From the entries below, copy every line where the string "процесу" appears.

* Records shown *
-- Opening Marker --

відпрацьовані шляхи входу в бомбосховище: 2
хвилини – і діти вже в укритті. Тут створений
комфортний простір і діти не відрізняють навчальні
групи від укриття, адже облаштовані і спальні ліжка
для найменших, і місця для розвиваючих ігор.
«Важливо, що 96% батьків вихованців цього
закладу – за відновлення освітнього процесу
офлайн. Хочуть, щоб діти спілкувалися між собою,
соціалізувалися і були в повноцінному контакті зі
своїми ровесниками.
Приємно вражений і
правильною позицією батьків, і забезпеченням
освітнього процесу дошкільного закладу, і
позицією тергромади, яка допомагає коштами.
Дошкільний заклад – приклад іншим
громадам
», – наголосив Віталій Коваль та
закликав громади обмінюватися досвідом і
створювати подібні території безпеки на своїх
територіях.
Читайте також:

-- Closing Marker --

* Answer *
закладу – за відновлення освітнього процесу
освітнього процесу дошкільного закладу, і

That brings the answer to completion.